Matthew S. Hallacy writes:
> I'm well versed in the ways of SMTP, there are multiple ways it could
> lose a message due to rlimits.

Really?  How?  qmail-smtpd does not crash when it runs out of memory.  It
gracefully recovers and returns the proper 4xx error code:

$ dd if=/dev/zero of=foo count=1 bs=2M
1+0 records in
1+0 records out
2097152 bytes transferred in 0.032621 seconds (64288324 bytes/sec)

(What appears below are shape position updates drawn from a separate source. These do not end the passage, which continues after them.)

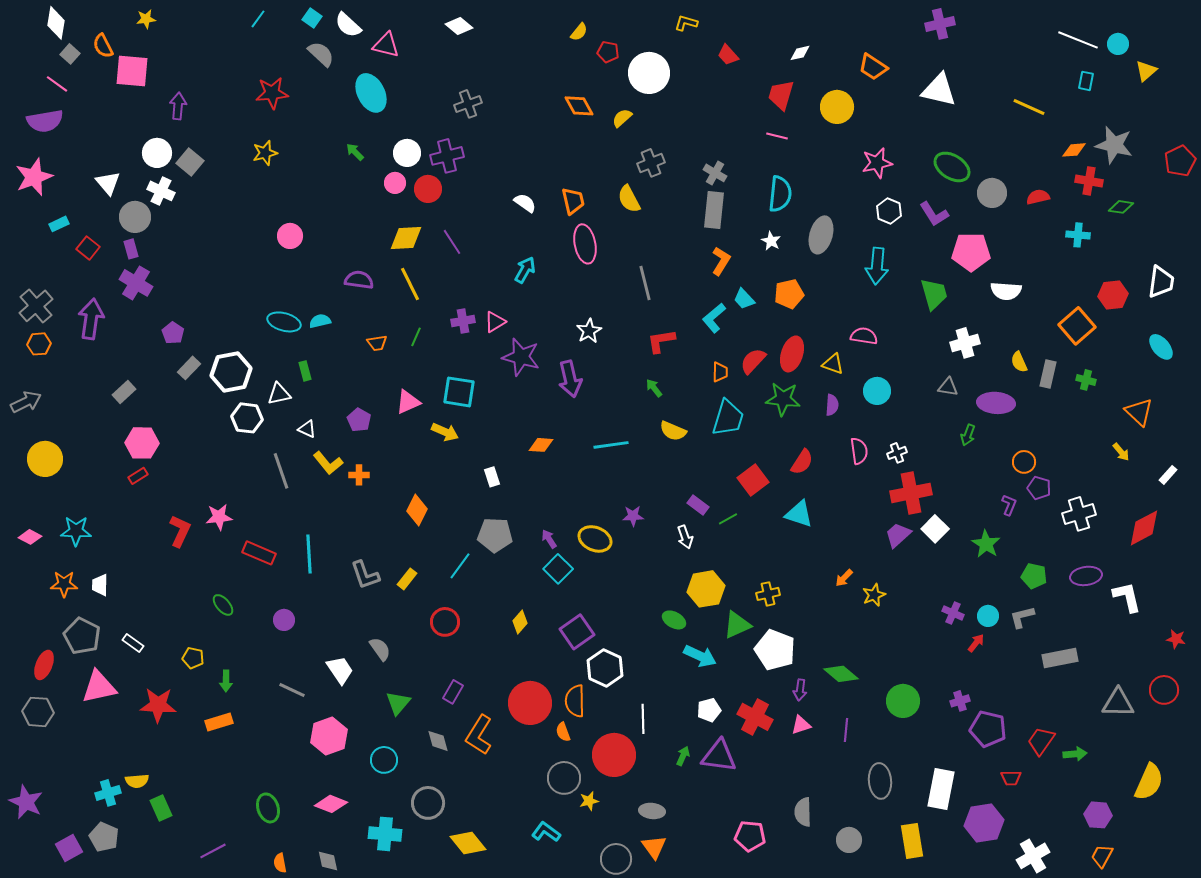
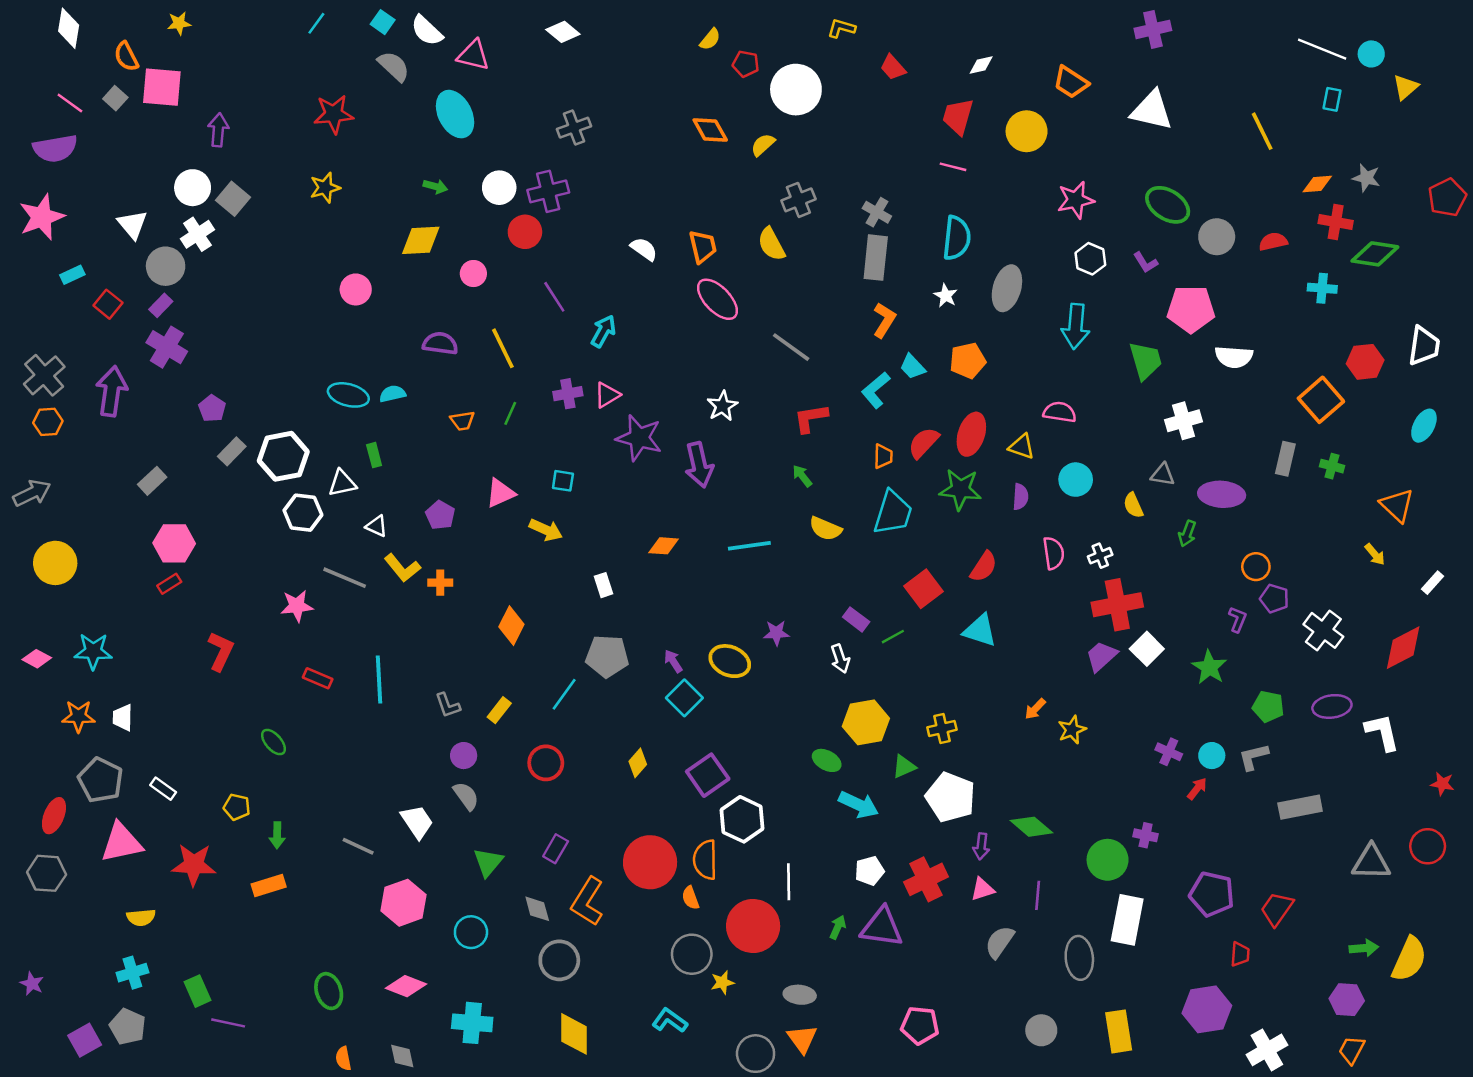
gray square: (70, 54) -> (115, 98), moved
yellow line: (1029, 107) -> (1262, 131), turned 40
gray star: (1114, 145) -> (1366, 178), size x0.6
green arrow: (355, 152) -> (435, 186), turned 150
pink circle: (395, 183) -> (473, 274), moved
white cross: (161, 191) -> (197, 234), turned 32
green diamond: (1121, 207) -> (1375, 254), size x1.5
purple L-shape: (934, 214) -> (1146, 262), size x0.7
yellow diamond: (406, 238) -> (421, 240), moved
pink ellipse: (585, 244) -> (717, 299), turned -33
purple rectangle: (131, 249) -> (161, 305), turned 60
cyan arrow: (525, 270) -> (603, 331), moved
gray line: (645, 283) -> (791, 347), turned -40
cyan ellipse: (1161, 347) -> (1424, 426), turned 68
yellow semicircle: (1019, 362) -> (1133, 505), moved
cyan square: (459, 392) -> (563, 481), size x0.6
gray line: (281, 471) -> (345, 578), turned -48
white cross: (1079, 514) -> (1323, 630), turned -36
pink star: (219, 517) -> (297, 606), moved
red rectangle: (259, 553) -> (318, 678), size x0.7
gray L-shape: (365, 575) -> (448, 705), size x0.7
purple circle: (284, 620) -> (464, 756), moved
green triangle: (737, 625) -> (904, 767), size x0.7
purple cross: (960, 701) -> (1146, 835), moved, turned 30
red cross: (755, 717) -> (926, 879), turned 36
green arrow: (1075, 754) -> (1364, 948), moved
red trapezoid: (1011, 778) -> (1240, 954), turned -85
yellow semicircle: (137, 781) -> (141, 917), moved
white rectangle: (941, 789) -> (1127, 920), moved
purple star: (26, 802) -> (32, 984), size x0.6
gray circle: (428, 803) -> (559, 960), moved
gray semicircle: (803, 812) -> (1000, 942), moved, turned 36
yellow diamond: (468, 843) -> (574, 1034), turned 39
purple line: (213, 851) -> (228, 1023), moved, turned 40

$ softlimit -m 1500000 /var/qmail/bin/qmail-smtpd < foo
220 david.maridia.com ESMTP
421 out of memory (#4.3.0)

> My point is that when possible, things should do their best to limit
> their exposure to possibly denial of service attacks. qmail (and any other
> mail daemon) could easily do this, yet djb chooses not to.

So you think that every program should do extra work to artificially limit
resource utilization when it is already built into the kernel?

> If it were perfect, everyone would be using it.

No, there would still be people like you that would refuse to use it for
whatever reason.

> qmail without patches would
> not have satisfied the original posters needs.

Not necessarily.  He required authentication for SMTP relaying.
POP-before-SMTP likely would have met his needs.  But this is a moot point,
considering we don't know the real problem he was trying to solve.

> This whole thread started because someone needed SMTP AUTH, that
> functionality requires third party add-ons to qmail that are insecure.

No, he needed authenticated relaying.  SMTP AUTH is only one solution to
that problem.  Don't assume every problem only has one solution.

> You recommended an  insecure product while putting down all other
> mail daemons because they're "insecure".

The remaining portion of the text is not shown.